This, in the modern era, is poignantly known in the story of the sight, speech, and hearing-impaired Helen Keller. Receiving language through the signing of her hands and in activating her language, her entire world was created. Her world went from an entirely negative status to a positive status when things could finally be brought to language for her.
The writer of John is confessing that we, too, are human language users caught in the language loop, and that is okay because we cannot be otherwise. Why? Because God, as the mysterious vagueness of God, can be known by us in a positive way because God takes identity with the emanating and arising Word. That Word completely gave positive wording to the flesh-and-blood life of a person, Jesus. We, as human beings, needed to have a superior Exemplar of how to live our worded lives.
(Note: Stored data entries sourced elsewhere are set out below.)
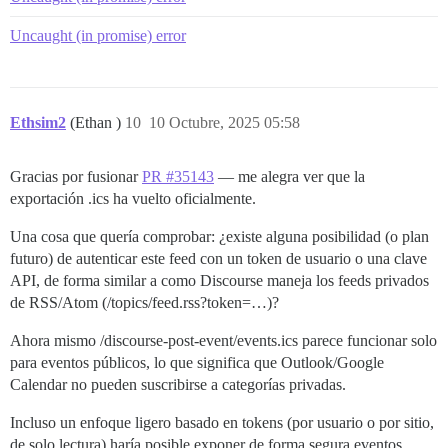
Uncaught (in promise) error
Ethsim2
(Ethan )
10
10 Octubre, 2025 05:58
Gracias por fusionar
PR #35143
— me alegra ver que la
exportación .ics ha vuelto oficialmente.
Una cosa que quería comprobar: ¿existe alguna posibilidad (o plan
futuro) de autenticar este feed con un token de usuario o una clave
API, de forma similar a como Discourse maneja los feeds privados
de RSS/Atom (/topics/feed.rss?token=…)?
Ahora mismo /discourse-post-event/events.ics parece funcionar solo
para eventos públicos, lo que significa que Outlook/Google
Calendar no pueden suscribirse a categorías privadas.
Incluso un enfoque ligero basado en tokens (por usuario o por sitio,
de solo lectura) haría posible exponer de forma segura eventos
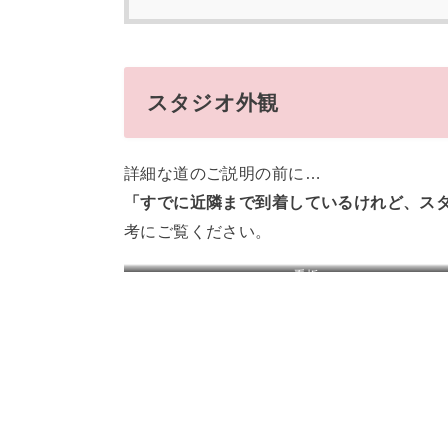
スタジオ外観
詳細な道のご説明の前に…
「すでに近隣まで到着しているけれど、ス
考にご覧ください。
看板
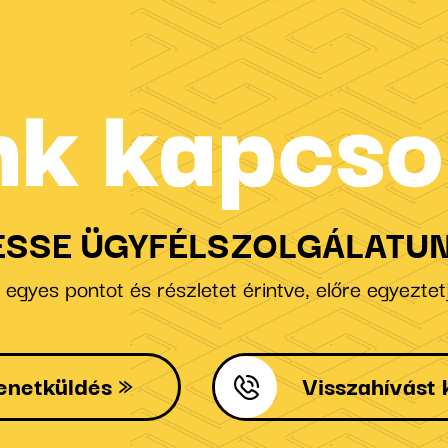
nk kapcso
ESSE ÜGYFÉLSZOLGÁLATUN
gyes pontot és részletet érintve, előre egyeztetj
enetküldés
Visszahívást 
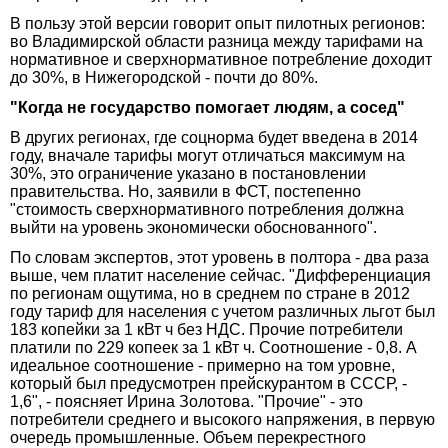
В пользу этой версии говорит опыт пилотных регионов:
во Владимирской области разница между тарифами на
нормативное и сверхнормативное потребление доходит
до 30%, в Нижегородской - почти до 80%.
"Когда не государство помогает людям, а сосед"
В других регионах, где соцнорма будет введена в 2014
году, вначале тарифы могут отличаться максимум на
30%, это ограничение указано в постановлении
правительства. Но, заявили в ФСТ, постепенно
"стоимость сверхнормативного потребления должна
выйти на уровень экономически обоснованного".
По словам экспертов, этот уровень в полтора - два раза
выше, чем платит население сейчас. "Дифференциация
по регионам ощутима, но в среднем по стране в 2012
году тариф для населения с учетом различных льгот был
183 копейки за 1 кВт ч без НДС. Прочие потребители
платили по 229 копеек за 1 кВт ч. Соотношение - 0,8. А
идеальное соотношение - примерно на том уровне,
который был предусмотрен прейскурантом в СССР, -
1,6", - поясняет Ирина Золотова. "Прочие" - это
потребители среднего и высокого напряжения, в первую
очередь промышленные. Объем перекрестного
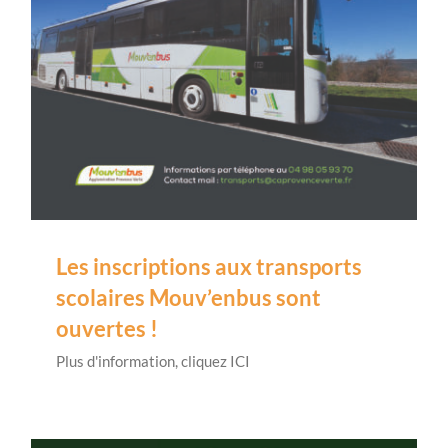
Les inscriptions aux transports
scolaires Mouv’enbus sont
ouvertes !
Plus d'information, cliquez ICI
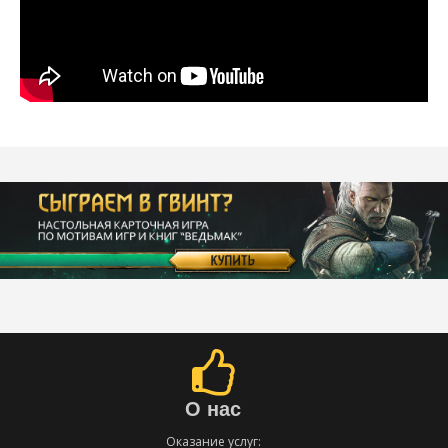
О нас
Оказание услуг:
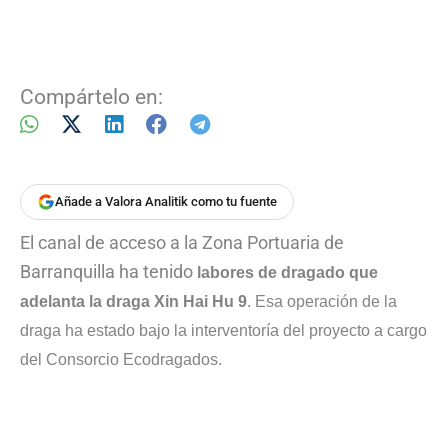
Compártelo en:
Añade a Valora Analitik como tu fuente
El canal de acceso a la Zona Portuaria de
Barranquilla ha tenido
labores de dragado que
adelanta la draga Xin Hai Hu 9
. Esa operación de la
draga ha estado bajo la interventoría del proyecto a cargo
del Consorcio Ecodragados.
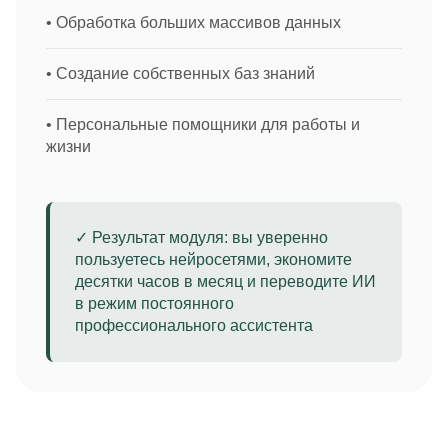
• Обработка больших массивов данных
• Создание собственных баз знаний
• Персональные помощники для работы и
жизни
✓ Результат модуля: вы уверенно
пользуетесь нейросетями, экономите
десятки часов в месяц и переводите ИИ
в режим постоянного
профессионального ассистента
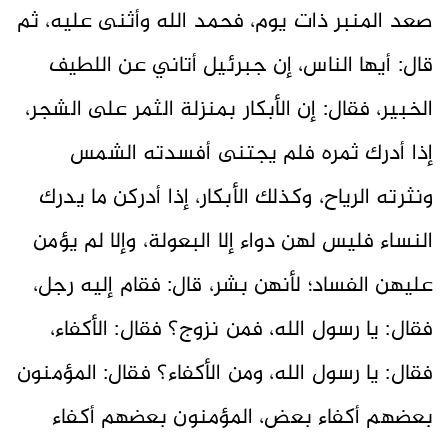
صعد المنبر ذات يوم، فحمد الله وأثنى عليه، ثم
قال: أيها الناس، إن جبرئيل أتاني عن اللطيف
الخبير، فقال: إن الأبكار بمنزلة الثمر على الشجر،
إذا أدرك ثمره فلم يجتنى أفسدته الشمس
ونثرته الرياح، وكذلك الأبكار، إذا أدركن ما يدرك
النساء فليس لهن دواء إلا البعولة، وإلا لم يؤمن
عليهن الفساد؛ لأنهن بشر، قال: فقام إليه رجل،
فقال: يا رسول الله، فمن نزوج؟ فقال: الأكفاء،
فقال: يا رسول الله، ومن الأكفاء؟ فقال: المؤمنون
بعضهم أكفاء بعض، المؤمنون بعضهم أكفاء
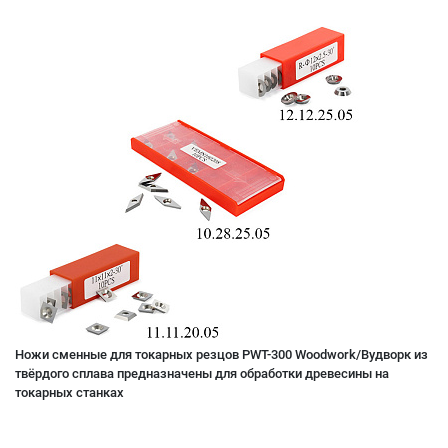
Ножи сменные для токарных резцов PWT-300 Woodwork/Вудворк из
твёрдого сплава предназначены для обработки древесины на
токарных станках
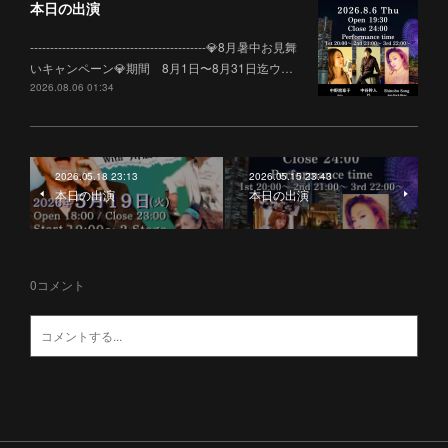
本日の出演
--------------------------------------------💎8月暑中お見舞
いキャンペーン💎期間 8月1日〜8月31日迄ウ…
2026.08.06 01:34
2026.05.18 23:13
2026.05.15 23:43
本日の出演
本日の出演
0
コメント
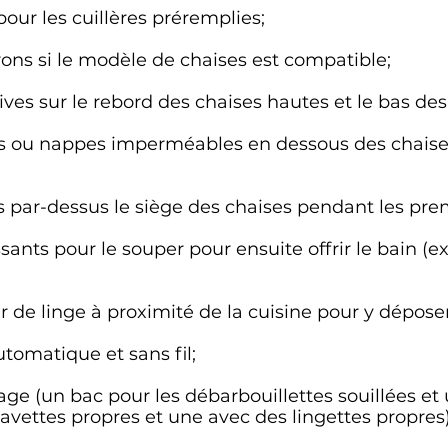
pour les cuillères préremplies;
ons si le modèle de chaises est compatible;
ves sur le rebord des chaises hautes et le bas des
s ou nappes imperméables en dessous des chaises 
tes par-dessus le siège des chaises pendant les pre
ssants pour le souper pour ensuite offrir le bain (ex
 de linge à proximité de la cuisine pour y déposer
utomatique et sans fil;
ge (un bac pour les débarbouillettes souillées et 
bavettes
propres et une avec des lingettes propres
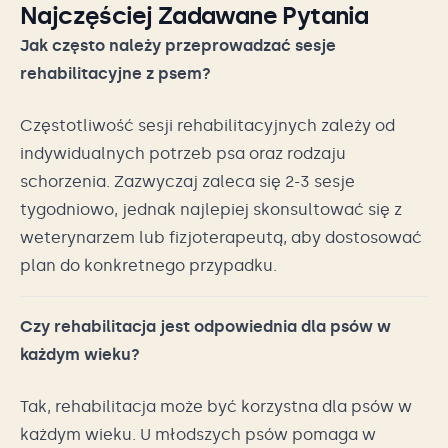
Najczęściej Zadawane Pytania
Jak często należy przeprowadzać sesje
rehabilitacyjne z psem?
Częstotliwość sesji rehabilitacyjnych zależy od
indywidualnych potrzeb psa oraz rodzaju
schorzenia. Zazwyczaj zaleca się 2-3 sesje
tygodniowo, jednak najlepiej skonsultować się z
weterynarzem lub fizjoterapeutą, aby dostosować
plan do konkretnego przypadku.
Czy rehabilitacja jest odpowiednia dla psów w
każdym wieku?
Tak, rehabilitacja może być korzystna dla psów w
każdym wieku. U młodszych psów pomaga w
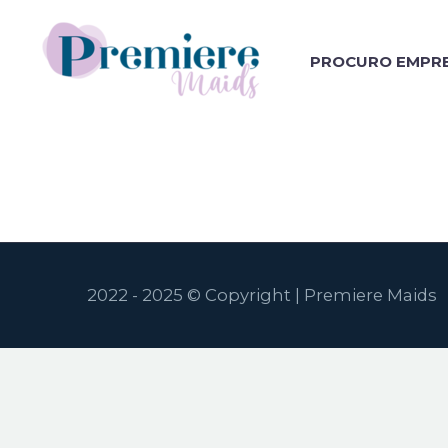
PROCURO EMPR
2022 - 2025 © Copyright | Premiere Maids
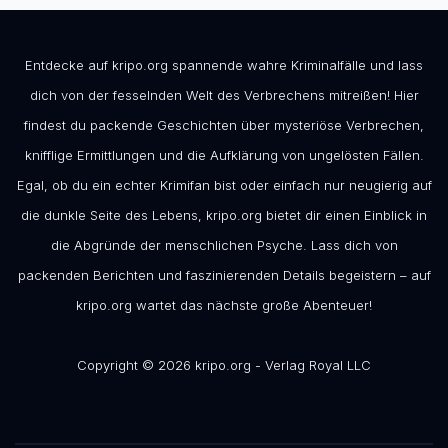
Entdecke auf kripo.org spannende wahre Kriminalfälle und lass
dich von der fesselnden Welt des Verbrechens mitreißen! Hier
findest du packende Geschichten über mysteriöse Verbrechen,
knifflige Ermittlungen und die Aufklärung von ungelösten Fällen.
Egal, ob du ein echter Krimifan bist oder einfach nur neugierig auf
die dunkle Seite des Lebens, kripo.org bietet dir einen Einblick in
die Abgründe der menschlichen Psyche. Lass dich von
packenden Berichten und faszinierenden Details begeistern – auf
kripo.org wartet das nächste große Abenteuer!
Copyright © 2026 kripo.org - Verlag Royal LLC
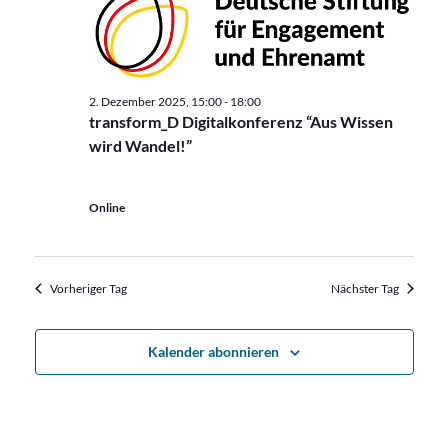
2. Dezember 2025, 15:00
-
18:00
transform_D Digitalkonferenz “Aus Wissen
wird Wandel!”
Online
Vorheriger Tag
Nächster Tag
Kalender abonnieren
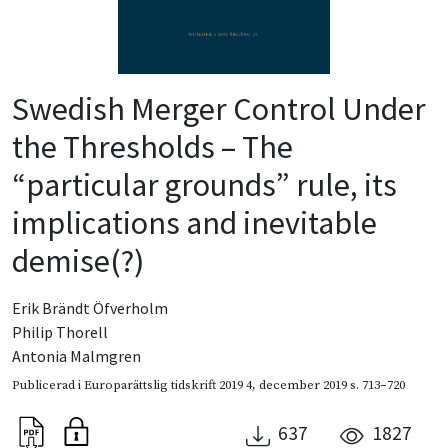
Swedish Merger Control Under
the Thresholds – The
“particular grounds” rule, its
implications and inevitable
demise(?)
Erik Brändt Öfverholm
Philip Thorell
Antonia Malmgren
Publicerad i
Europarättslig tidskrift 2019 4
,
december 2019
s. 713–720
637
1827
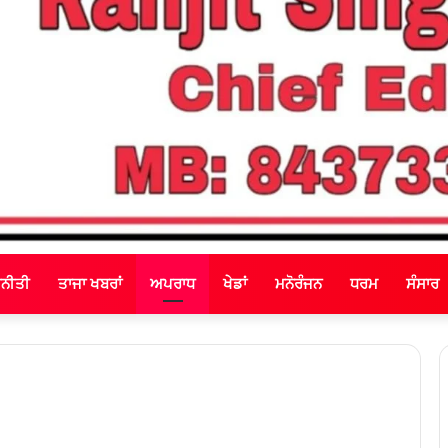
ਜਨੀਤੀ
ਤਾਜਾ ਖਬਰਾਂ
ਅਪਰਾਧ
ਖੇਡਾਂ
ਮਨੋਰੰਜਨ
ਧਰਮ
ਸੰਸਾਰ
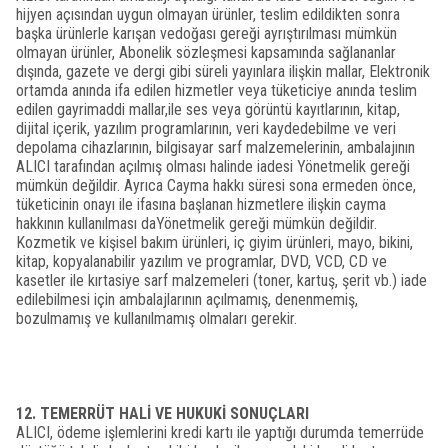
hijyen açısından uygun olmayan ürünler, teslim edildikten sonra
başka ürünlerle karışan vedoğası gereği ayrıştırılması mümkün
olmayan ürünler, Abonelik sözleşmesi kapsamında sağlananlar
dışında, gazete ve dergi gibi süreli yayınlara ilişkin mallar, Elektronik
ortamda anında ifa edilen hizmetler veya tüketiciye anında teslim
edilen gayrimaddi mallar,ile ses veya görüntü kayıtlarının, kitap,
dijital içerik, yazılım programlarının, veri kaydedebilme ve veri
depolama cihazlarının, bilgisayar sarf malzemelerinin, ambalajının
ALICI tarafından açılmış olması halinde iadesi Yönetmelik gereği
mümkün değildir. Ayrıca Cayma hakkı süresi sona ermeden önce,
tüketicinin onayı ile ifasına başlanan hizmetlere ilişkin cayma
hakkının kullanılması daYönetmelik gereği mümkün değildir.
Kozmetik ve kişisel bakım ürünleri, iç giyim ürünleri, mayo, bikini,
kitap, kopyalanabilir yazılım ve programlar, DVD, VCD, CD ve
kasetler ile kırtasiye sarf malzemeleri (toner, kartuş, şerit vb.) iade
edilebilmesi için ambalajlarının açılmamış, denenmemiş,
bozulmamış ve kullanılmamış olmaları gerekir.
12. TEMERRÜT HALİ VE HUKUKİ SONUÇLARI
ALICI, ödeme işlemlerini kredi kartı ile yaptığı durumda temerrüde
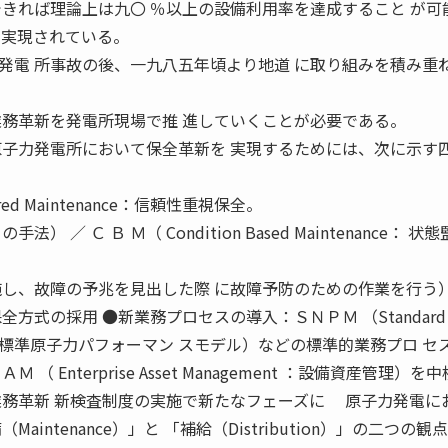
できれば理論上は九〇 ％以上の設備利用率を達成すること が可
に実現されている。
電 所事故の後、一九八五年頃より地道 に取り組みを積み重
業務革新を発電所現場で推 進していくことが必要である。
子力発電所において保全革新を 実現するためには、次に示す
ntered Maintenance：信頼性重視保全。
／ Ｃ Ｂ Ｍ（ Condition Based Maintenance： 状態
施し、故障の予兆を見出した際 に故障予防のための作業を行う）
方式の採用 ●新業務プロセスの導入：ＳＮＰＭ （Standard
e Model：標準原子力パフォーマン スモデル）などの標準的業務プロ 
 Enterprise Asset Management ：設備資産管理）を
業務革新 新検査制度の実施で新たなフェーズに 原子力発電に
intenance）」と 「補給（Distribution）」の二つの観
The amazing feature of the presentation of Jesus in the Gospel of John is that Jesus, as a Word Master whose words were spirit and life, is presented as one who taught us how to use words—especially about God and about each other. As the Word Master, Jesus consistently warns us: Don't be crassly literal. In John, the literal mind is the "silly" mind, as when Nicodemus was told he needed to be "born again" and responded: "But Jesus, how can I climb back into my mother's womb?"
John's Gospel is a presentation of metaphors on steroids. Poetically, in action-signs and tautology, Jesus is described as the God-exemplar for humanity: Life, Way, Truth, Light, Good Shepherd, Servant who taught service, Lover who taught love, Vine, Christ, Messiah, Alchemist of water into wine, Calmer of wind storms, Walker on stormy waters, Calmer of fearful hearts, I AM, Son of God, Resurrection, Healer of the blind, and Bread from Heaven.
People who try to read John's Gospel as though it were a series of empirically verifiable events are trying to put poetry into literal straitjackets. It does not do justice to modern history writing, and it does not do justice to the Holy Sublime which the writer was sharing from his mystical experience with the Risen Christ.
Today, you and I are invited to accept our lives within the human language loop. Imagine the life of Helen Keller, who had language ability but could not activate it. The mystery of her not-knowing was frustrating and dreadful; all she could do was instinctively react like a frightened animal. But coming into her language, she was able to give positive content to her life experience, and her life was created from the Void of Negative Unknowing.
Let us be glad that our Christian tradition affirms that God is co-extensive with Word. Let us happily be trapped in our language loop as we try to act out in our fleshly lives what Word means—what love, justice, peace, self-control, and God mean. Because God, by definition, means "that than which none greater can be conceived," we must always be at the vocation of generating positive word-content to fill up the Divine container of All.
If the Word is God, we—in the image of God—are also word-makers in speech, text, and choreographed deeds. Following God as Word, let us go forth as playwrights, generating endless language products as befits Jesus, the Word made flesh. Amen.